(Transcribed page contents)
• • • • •
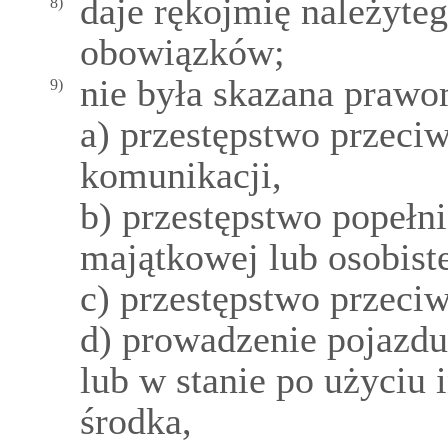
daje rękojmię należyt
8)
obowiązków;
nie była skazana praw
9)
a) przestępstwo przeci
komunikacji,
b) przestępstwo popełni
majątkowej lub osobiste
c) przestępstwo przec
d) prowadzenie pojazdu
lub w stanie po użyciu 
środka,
• • • • •
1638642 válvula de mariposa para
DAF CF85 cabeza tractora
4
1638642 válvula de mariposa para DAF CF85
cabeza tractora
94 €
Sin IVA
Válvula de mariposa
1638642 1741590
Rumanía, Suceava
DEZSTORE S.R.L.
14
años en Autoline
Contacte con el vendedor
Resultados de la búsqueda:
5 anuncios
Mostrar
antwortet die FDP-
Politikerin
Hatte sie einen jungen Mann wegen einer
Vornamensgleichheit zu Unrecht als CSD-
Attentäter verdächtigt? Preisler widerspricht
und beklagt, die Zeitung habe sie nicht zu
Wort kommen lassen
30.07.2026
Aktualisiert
• • • • •
[THE TASK]
Only the lines above starting at the line that holds "Vornamensgleichheit zu Unrecht" and ending at the line that holds "Aktualisiert" are to be repeated, exactly and in full.

[FINISHED EXERCISE]
Vornamensgleichheit zu Unrecht als CSD-
Attentäter verdächtigt? Preisler widerspricht
und beklagt, die Zeitung habe sie nicht zu
Wort kommen lassen
30.07.2026
Aktualisiert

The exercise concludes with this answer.